What's New in the Guidelines

Text and references throughout the guidelines were updated to include new data and publications where relevant. These changes are highlighted in yellow in the PDF version of the guidelines. Major section revisions are summarized below.

April, 14, 2020

Antiretroviral Management of Newborns with Perinatal HIV Exposure or HIV Infection

  • The Panel has changed the term “empiric HIV therapy” to “presumptive HIV therapy” in this section and throughout the guidelines to be consistent with the terminology used by the World Health Organization. The Panel recommends presumptive HIV therapy for infants who are at a higher risk of perinatal HIV acquisition. For clarity, the term “multidrug ARV prophylaxis” has been changed to “two-drug ARV prophylaxis.”
  • Table 6. Neonatal Antiretroviral Management According to Risk of HIV Infection in the Newborn and Table 7. Antiretroviral Dosing Recommendations for Newborns have been revised to clarify the ARV regimens and the duration and dosing of ARV drugs that are used for presumptive HIV therapy.
  • The two-drug regimen that was used in NICHD-HPTN 040/PACTG 1043 for infants who were at a higher risk of HIV acquisition is no longer included in Tables 6 and 7; this regimen is described in the text instead, see the Two-Drug Antiretroviral Prophylaxis section.

January 17, 2020

Long-Term Follow-Up of Infants Exposed to Antiretroviral Drugs

The Panel has added new subsections about potential adverse growth and metabolic and neurodevelopmental outcomes of in utero HIV and antiretroviral drug exposure.

December 24, 2019

Patient Counseling and Informed Decision-Making

In a number of sections, the Panel on Treatment of Pregnant Women with HIV Infection and Prevention of Perinatal Transmission (the Panel) emphasizes the importance of patient counseling and recommends supporting informed decision-making regarding the use of dolutegravir (DTG) and other antiretroviral (ARV) drugs for women who are pregnant or who are trying to conceive (AIII). A counseling guide has been added to summarize the content that should be discussed with patients; see Appendix D: Dolutegravir Counseling Guide for Health Care Providers. The Panel also recommends that clinicians discuss future reproductive plans and timing with patients as well as the risks and benefits of conceiving on specific ARV medications and contraceptive options to prevent unintended pregnancy (AIII).

Maternal HIV Testing and Identification of Perinatal HIV Exposure

In addition to recommendations for repeat HIV testing in the third trimester, repeat HIV testing at other times during pregnancy should be considered when clinically indicated. For example, repeat testing should be performed when a woman presents with symptoms that are suggestive of a sexually transmitted infection (STI), when a woman presents with a confirmed STI diagnosis, or when a woman presents with symptoms that are consistent with acute HIV infection.
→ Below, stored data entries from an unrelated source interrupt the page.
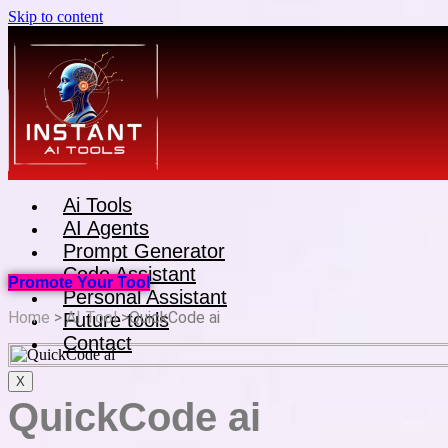
Skip to content
Ai Tools
AI Agents
Prompt Generator
Code Assistant
Promote Your Tool
Personal Assistant
Home
>
AI Tool
>QuickCode ai
Future tools
Contact
X
QuickCode ai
Use of Dolutegravir in Pregnant Women and Women Who Are Trying to Conceive

The Panel updated the recommendations on the use of DTG in pregnant women and women trying to conceive based on data available as of August 2019. Restrictions on the use of DTG during the first trimester and in women who are trying to conceive have been removed. DTG is now a Preferred ARV drug throughout pregnancy and an Alternative ARV drug for women who are trying to conceive. Panel members weighed not only the updated data about DTG-associated risk of infant neural tube defects (NTDs) from Botswana, but also the important lack of comparable data about the risk of NTDs when using DTG in other settings, and what is known about the risk of NTDs and other adverse pregnancy outcomes, such as preterm birth, when using other Preferred and Alternative ARV drugs and drug combinations.

The following sections of the guidelines now include updated information about the use of DTG:

Reproductive Options for Couples in Which One or Both Partners are Living with HIV

Using antiretroviral therapy (ART) to achieve sustained viral suppression prevents HIV transmission to sexual partners. Given this, the recommendation for couples with differing HIV statuses who are trying to conceive no longer limits intercourse to the period of peak fertility in cases where the partner with HIV has achieved sustained viral suppression. Sexual intercourse without a condom allows for conception with effectively no risk of sexual HIV transmission to the partner without HIV in this situation.

The Panel also reorganized and updated the recommendations that provide guidance when the partner with HIV has not achieved viral suppression or has had inconsistent adherence, or when their viral suppression status is unknown.

A table with information about the efficacy of pre-exposure prophylaxis has been revised and moved to Appendix C: Clinical Trial Efficacy Data for Daily, Oral Tenofovir Disoproxil Fumarate/Emtricitabine as Pre-Exposure Prophylaxis.

Teratogenicity

DTG-related recommendations have been updated (see the updates for Recommendations for Use of Antiretroviral Drugs During Pregnancy below) and a new subsection was added with data about the association between other integrase strand transfer inhibitors (INSTIs) and birth defects. This section also includes recent data about an increased rate of microcephaly in HIV-exposed but uninfected children with in utero efavirenz exposure.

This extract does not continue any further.